## PROBLEM STATEMENT
Below are the entries; return every line among them that holds the word "fleet".

#### DATA UNDER STUDY

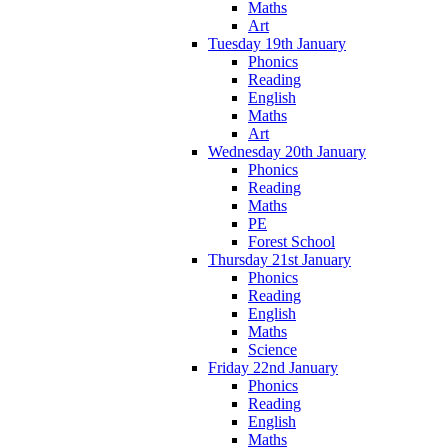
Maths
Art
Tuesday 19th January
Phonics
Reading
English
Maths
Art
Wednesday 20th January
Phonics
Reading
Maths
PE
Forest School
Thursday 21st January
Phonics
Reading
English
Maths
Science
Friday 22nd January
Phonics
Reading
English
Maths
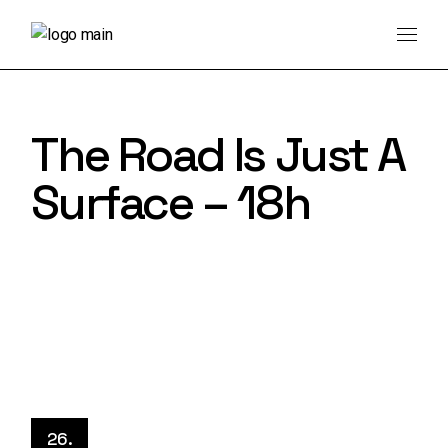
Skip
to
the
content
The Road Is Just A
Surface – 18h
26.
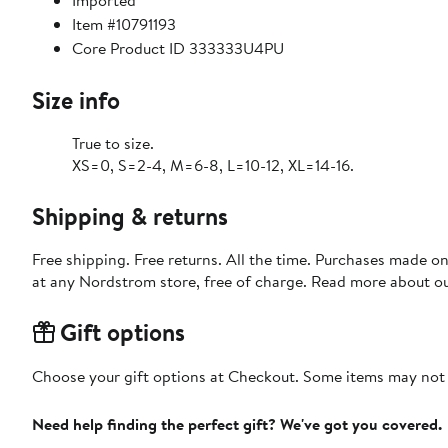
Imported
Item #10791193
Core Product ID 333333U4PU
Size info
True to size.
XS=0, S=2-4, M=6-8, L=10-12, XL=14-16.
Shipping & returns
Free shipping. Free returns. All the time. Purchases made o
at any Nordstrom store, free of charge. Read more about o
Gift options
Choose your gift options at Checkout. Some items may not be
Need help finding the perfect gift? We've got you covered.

########
#### DATA UNDER STUDY

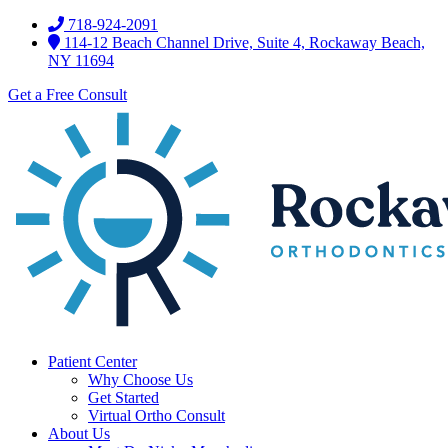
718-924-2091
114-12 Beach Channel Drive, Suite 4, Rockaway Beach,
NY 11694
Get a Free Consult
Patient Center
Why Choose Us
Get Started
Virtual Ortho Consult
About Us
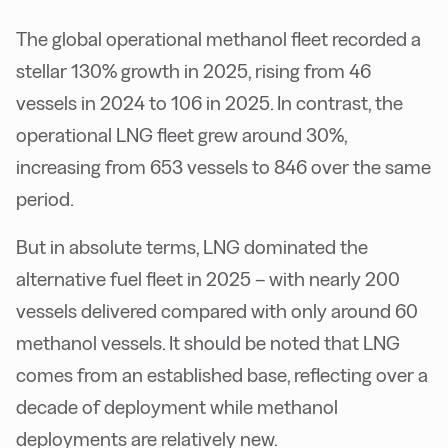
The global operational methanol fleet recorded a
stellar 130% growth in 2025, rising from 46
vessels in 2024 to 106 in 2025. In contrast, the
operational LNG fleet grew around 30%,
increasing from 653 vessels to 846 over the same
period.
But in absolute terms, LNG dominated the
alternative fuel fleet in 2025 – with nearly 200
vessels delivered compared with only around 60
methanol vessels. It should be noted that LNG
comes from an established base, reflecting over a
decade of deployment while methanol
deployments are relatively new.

########

## SOLVED PROBLEM
The global operational methanol fleet recorded a
operational LNG fleet grew around 30%,
alternative fuel fleet in 2025 – with nearly 200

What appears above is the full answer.